= WHAT THIS TASK INVOLVES =
Word for word, restate the entries below and exclude every image.

= DATA RECORDS =
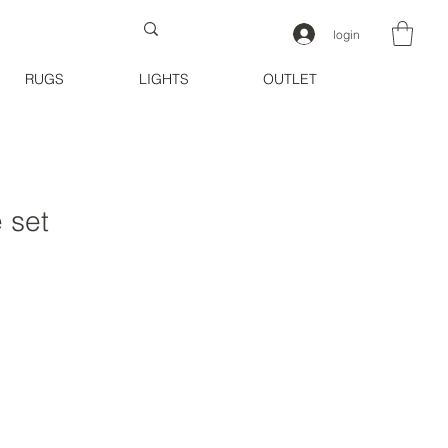
login
RUGS
LIGHTS
OUTLET
 set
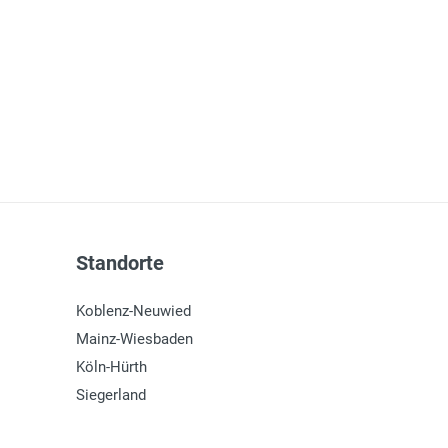
Standorte
Koblenz-Neuwied
Mainz-Wiesbaden
Köln-Hürth
Siegerland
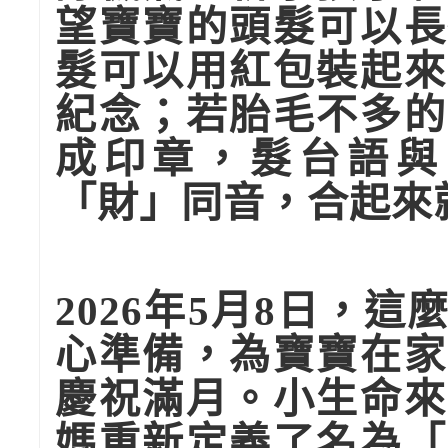
望寶寶的頭髮可以長
髮可以用紅包裝起來
紀念；若胎毛不多的
成印章，髮台語與
「財」同音，合起來
2026年5月8日，
這
心準備，為寶寶在家
慶祝滿月。小生命來
媽重新定義了名為「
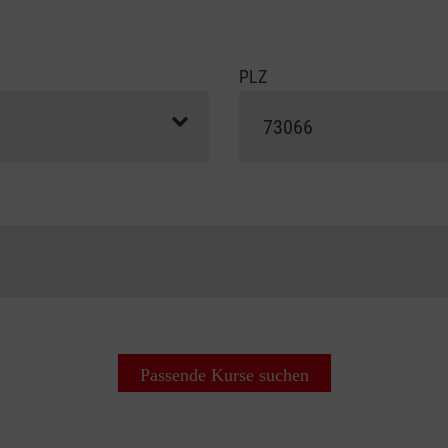
PLZ
Passende Kurse suchen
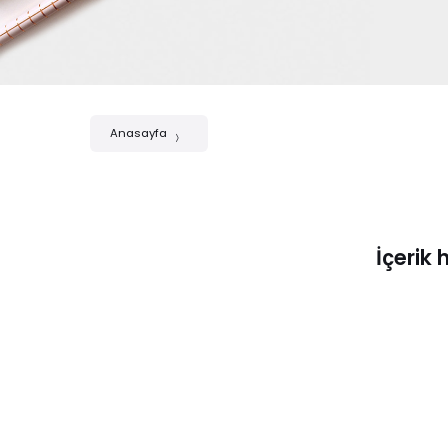
Anasayfa
İçerik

= YOUR SOLUTION =
login
RUGS
LIGHTS
OUTLET
 set
Standorte
Koblenz-Neuwied
Mainz-Wiesbaden
Köln-Hürth
Siegerland
望寶寶的頭髮可以長
髮可以用紅包裝起來
紀念；若胎毛不多的
成印章，髮台語與
「財」同音，合起來
2026年5月8日，
這
心準備，為寶寶在家
慶祝滿月。小生命來
媽重新定義了名為「
PLZ
Passende Kurse suchen
Anasayfa
İçerik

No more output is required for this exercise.